Lisa Ryan, professor in energy economics at UCD, says Ireland’s starting point is not ideal as it is one of the most import-dependent economies in Europe. After Covid, the volumes of imports are increasing. At the same time, across the board, the price of gas, oil and coal have all risen dramatically.

“Half of our electricity is based on natural gas and we are trying to get away from coal and increase our renewables,” she says.

“The target for renewables is 80 per cent by 2030. We need to accelerate that.”

25 per cent of all oil comes from Russia and the Urals. That's why oil prices have dramatically increased

She says gas is meant to provide flexibility in our energy systems (such as when winds are calm) but is being used as a base load.

“The other problem is transport: 25 per cent of all oil comes from Russia and the Urals. That’s why oil prices have dramatically increased.”

Ryan says the crises of the 1970s resulted in reducing car journeys and an increase in fuel efficiency. But this is harder to achieve in Ireland where people are very reliant on private cars, particularly in rural areas with dispersed populations, she adds.

What is happening is a perfect storm, says Ryan. She says during the height of Covid there was a drop in demand for fuel, and the Opec (Organization of the Petroleum Exporting Countries) group of oil-producing countries reduced production to maintain prices. Post-Covid demand is higher but Opec has not yet met targets to increase supply and there is a shortfall, she says.

However, she says the International Energy Agency believes oil supply will increase to be above demand by the end of the year, which should help resolve the issue.

Ireland is only 3 per cent reliant on Russian gas compared with Germany, which is 80 per cent reliant. Most gas in Ireland originates from Norway and comes through the UK.

Long term, Ryan believes we have to push for alternatives, primarily wind renewables. She says she is stating the obvious when she describes it as “enormously challenging”.

We need to switch from oil to accelerate the development of offshore renewables, retrofitting and district heating plants

Now there is an immediate threat. The Minister in the eye of the storm, Eamon Ryan, sees the same patterns now as occurred during the previous oil crises with geopolitical issues driving up prices.

“There is a similar question now. Everybody agrees we need to divest from fossil fuels, from Russian oil and gas particularly.”

He argues the Government’s approach is two-pronged. He says it has already taken immediate measures to protect the short-term impacts, particularly around price.

“We will follow that up in a few weeks with further efficiency measures.”
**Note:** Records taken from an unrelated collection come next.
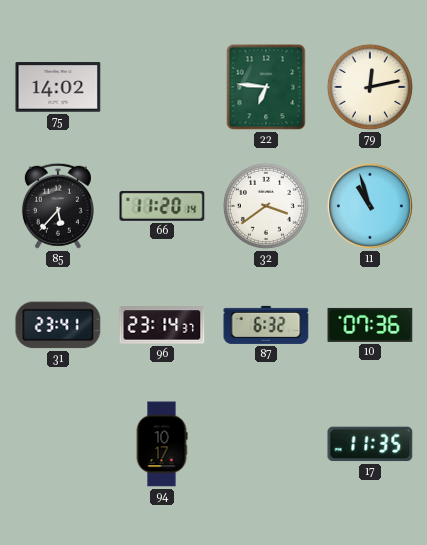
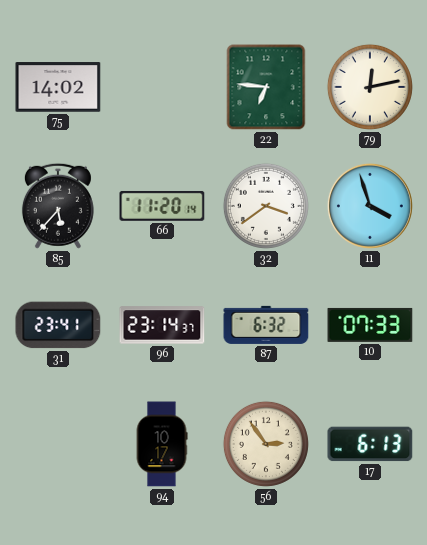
11: 10:57 -> 3:57
10: 07:36 -> 07:33
56: none -> 2:54
17: 11:35 -> 6:13
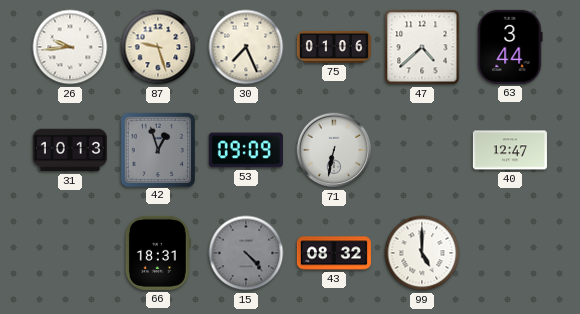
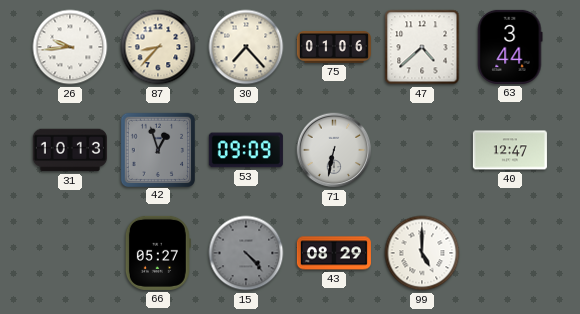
87: 9:27 -> 8:37
30: 7:26 -> 7:23
66: 18:31 -> 05:27
43: 08:32 -> 08:29
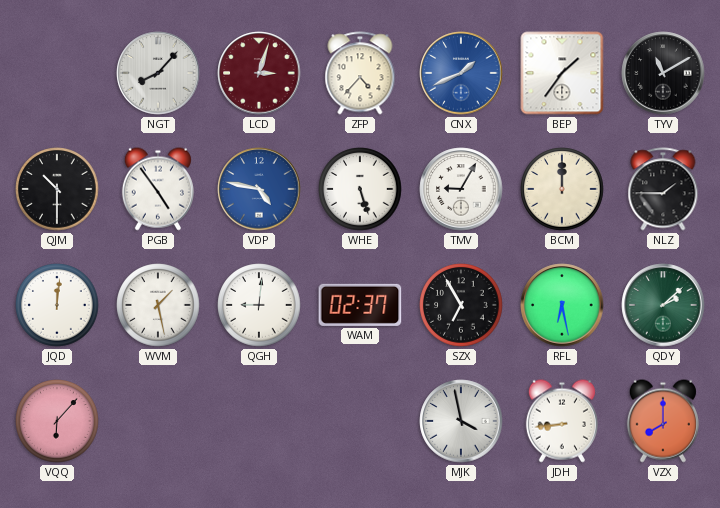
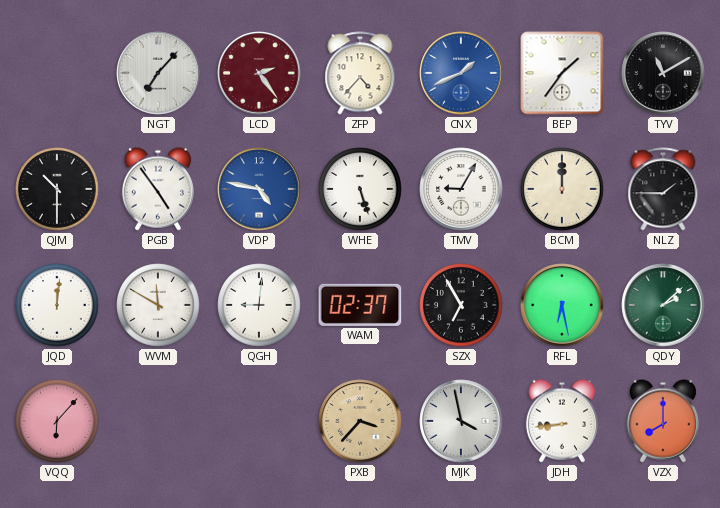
NGT: 8:07 -> 7:07
LCD: 3:03 -> 2:24
WVM: 1:28 -> 11:50
PXB: none -> 3:37
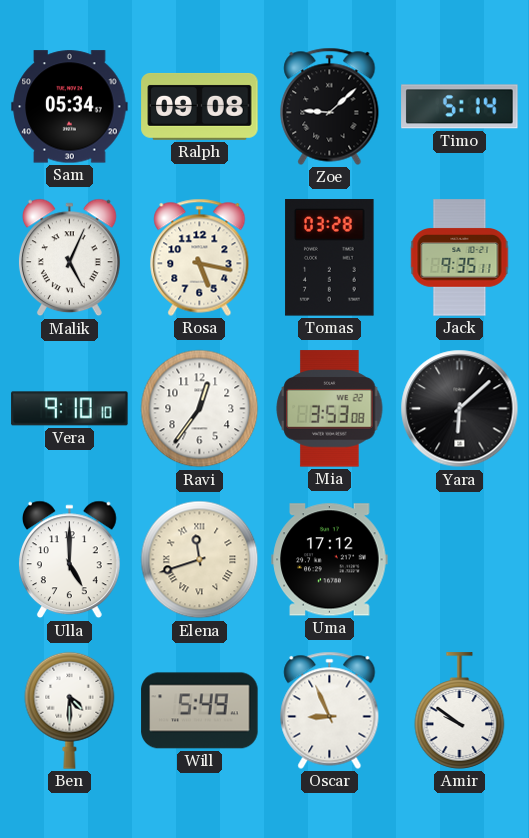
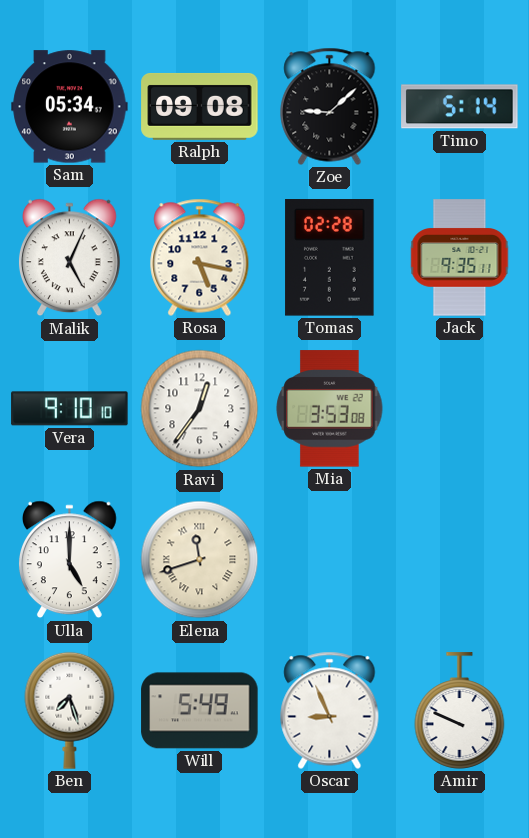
Tomas: 03:28 -> 02:28
Yara: 6:08 -> none
Uma: 17:12 -> none
Ben: 4:30 -> 7:27
Amir: 9:51 -> 9:49
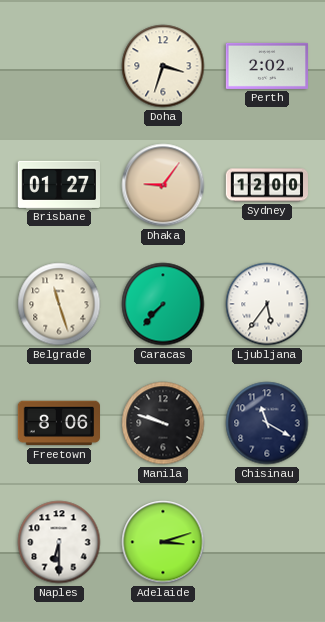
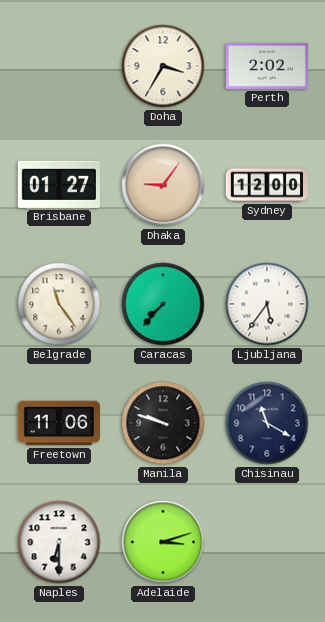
Doha: 3:33 -> 3:35
Belgrade: 11:27 -> 11:24
Freetown: 8:06 -> 11:06
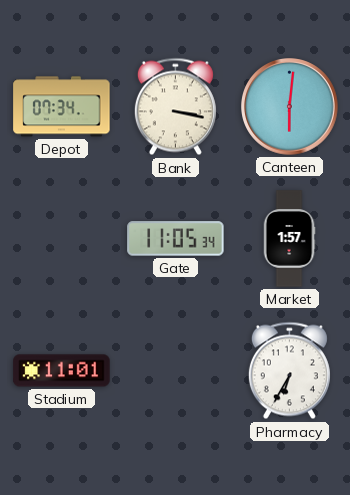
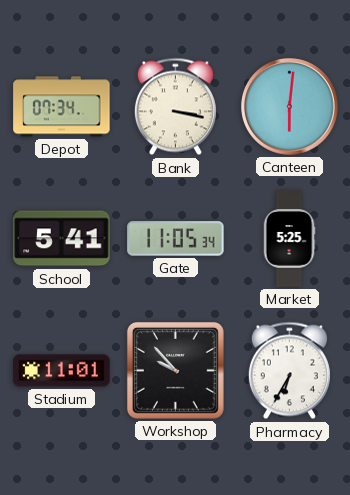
School: none -> 5:41
Market: 1:57 -> 5:25
Workshop: none -> 9:53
Long term, he argues, the best protection against future shocks is to use less. “We need to switch from oil to accelerate the development of offshore renewables, retrofitting and district heating plants.

“We should not give false expectations that we can cover all of the increased cost,” he adds.

Carbon tax can’t be revisited. His stance is that its cost is only 5c a day for heating oil. “It would not be right to upend a socially progressive measure that is working well and combats the climate challenge. We would be giving up a very important tool.”

The Opposition and many motorists don’t see it that way. The next increase in carbon tax will undoubtedly lead to renewed criticism of the Government, the Greens and of Ryan.

Manning characterises the political difficulty. “The Government is caught at both ends. It has less money to spend. It is obliged to spend what little money it has to try to alleviate something it can’t really have any radical approach to as it is not in a position to change any of the geopolitical factors that are causing all of this.

“Yet a lot of people who were not well disposed in the first place are now ill disposed towards them.”

He sees this as a critical moment. “I think the crisis we are in at the moment is probably more dangerous because we may be only at the beginning of a long period of uncertainty to put it at its mildest.”